Oh, it's not just me. Ask anyone who is truly PASSIONATE about cycling in ANY capacity, and they will have some significant moments shared with others (or themselves) on the bike. From toiling 100+ miles day after day in the mountains to tooling through the park on a sunny day, the stories are plentiful.
However, in the USA, we are a minority. It IS a growing subculture with lots of bicycle advocacy groups and it seems to be moving in a positive direction. But still there is a long way to go!
When I lived in San Francisco, I CHOSE to bike commute. Why not? I had no reason not to. Yes, I was fortunate to have showers at work and it was actually quicker than taking public transportation. Certainly cheaper than driving, non polluting, as well as burned a few extra calories and got my blood flowing even when I felt tired. A "no brainer". However, it came with some risks. I was "car doored" a handful of times, escaped numerous driver not looking maneuvers, and even hit by a taxi. I quickly became a "road warrior". I learned to always anticipate the worst. Never assume. Be ready for that pedestrian to dart out across the street, the car to last minute decide to turn and of course, red lights are meant to be driven through!!
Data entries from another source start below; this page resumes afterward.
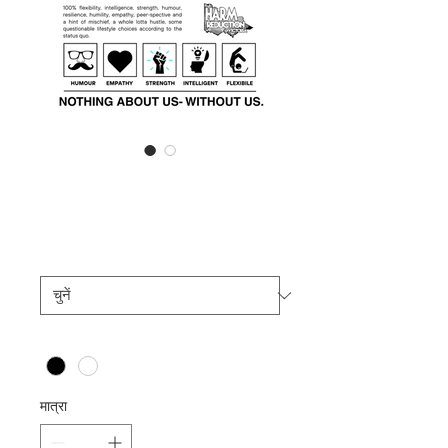
मूल्य
मात्रा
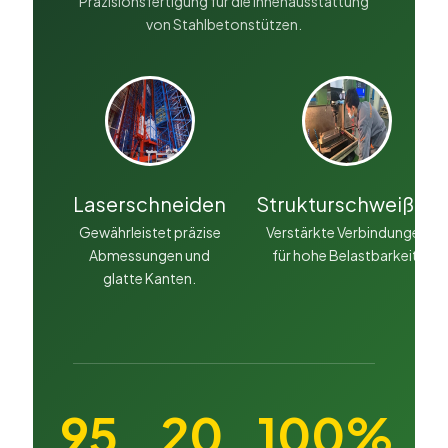
Präzisionsfertigung für die Innenausstattung
von Stahlbetonstützen.
Laserschneiden
Strukturschweißen
Gewährleistet präzise
Verstärkte Verbindungen
Abmessungen und
für hohe Belastbarkeit.
glatte Kanten.
95
20
100%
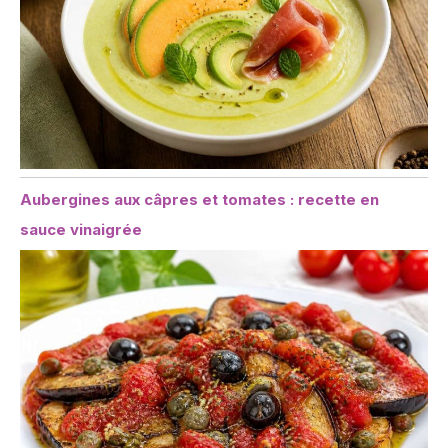
Aubergines aux câpres et tomates : recette en
sauce vinaigrée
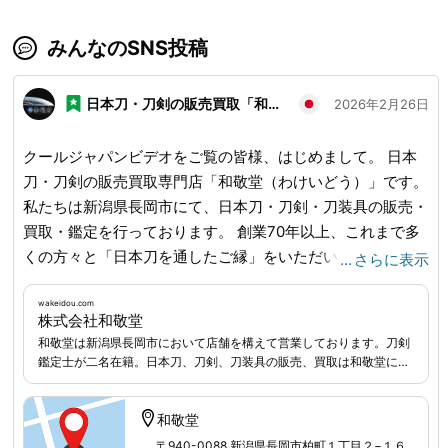
みんなのSNS投稿
日本刀・刀剣の販売買取「和敬堂」
2026年2月26日
クールジャパンビデオをご覧の皆様、はじめまして。 日本
刀・刀剣の販売買取専門店「和敬堂（わけいどう）」です。
私たちは新潟県長岡市にて、日本刀・刀剣・刀装具の販売・
買取・鑑定を行っております。 創業70年以上、これまで多
くの方々と「日本刀を通したご縁」をいただいてきました。
…
さらに表示
今回の初めての投稿では、「和敬堂ってどんなお店？」「ど
んな日本刀を扱っているの？」といった情報を、自己紹介を
wakeidou.com
株式会社和敬堂
兼ねてご紹介させていただきます。 ■和敬堂とは？ 和敬堂
和敬堂は新潟県長岡市において店舗を構えて営業しております。刀剣
は、刀剣専門の店舗として新潟県長岡市に拠点を構えてお
鑑定士が二名在籍。日本刀、刀剣、刀装具の販売、買取は和敬堂にお
り、これまで多くの日本刀・刀装具をお客様に届けてまいり
まかせください。
ました。 当店の強みは、「正真保証（公益財団法人 日本美
和敬堂
術刀剣保存協会鑑定書付き）」の商品を取り扱っていること
〒940-0088 新潟県長岡市柏町１丁目２−１６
Then I moved here...The land where bikes are a normal part of life. It is commonplace to see women in dresses with panniers on their "everyday" bikes, groups of retired folks going for social rides, kids commuting from school, as well as racers training all in a radius of 5km. What's most impressive is that everyone KNOWS their bike etiquette. There is no jousting for position, no screaming on your left, no snide comments such as "why do they have to ride so fast?". If you have a bell, you ring it and if not a simple "yo or halo" will suffice. It's AMAZING! I once encountered a group of 30+ retirees meandering on the bike path and as I came up, they methodically pulled to the right and let me by. How civilized!
And for those of us, who follow bike racing, here it is a RESPECTABLE sport. It ranks right up there with other professional sports. Pro racing is always broadcast on TV and every newscast will mention results of most big races. No more do I have to search for cryptic internet feed broadcasts in the middle of the night! In addition, many of the classic races take place here and can easily be driven to to by bike or car. There is never a lack of live entertainment.
Beside the pro level, amateur racing offers numerous categories and I am amazed on how well organized and attended these races are. Race promoters set up fully equipped with PA systems, motos, and immediate race results. The local police and townsfolk man the traffic control and somehow it all seems to run smoothly. The inscription is usually at a local bar or sporthall, so no porta potties are needed. Usually there are local businesses open for libations but it's not unusual to have additional Frittes/Beer stands for the fans. Families come out to support their racers as well as the locals, who set up chairs outside of their homes. Once again, it's just a normal part of life here.
Kids are encouraged early and there are plenty of programs to facilitate them. At the Zolder race circuit, they just built a BMX course and have training programs for the kids. Parents/families routinely take their kids out on bikes and they learn the rules of the road ASAP. In Limburg, most roads have bike lanes and busy streets usually will have some sort of designated crossing areas which cars abide to. Roundabouts also include the bike lane and bikes roll in with the cars. It all seems so naturally smooth. Why then is it so difficult for cars and bikes and pedestrians in America to be "friends"?
I ascertain the cultural history of biking plays a major role here but wonder why the folks in the USA can't learn from it. What better ammunition against the war on obesity as well as being a bit greener....Hmmmmm makes sense to me.
Oh well, I got to go now. Time to get the bikes ready and take the kids to their Mom's house. "come on, put on your helmets!"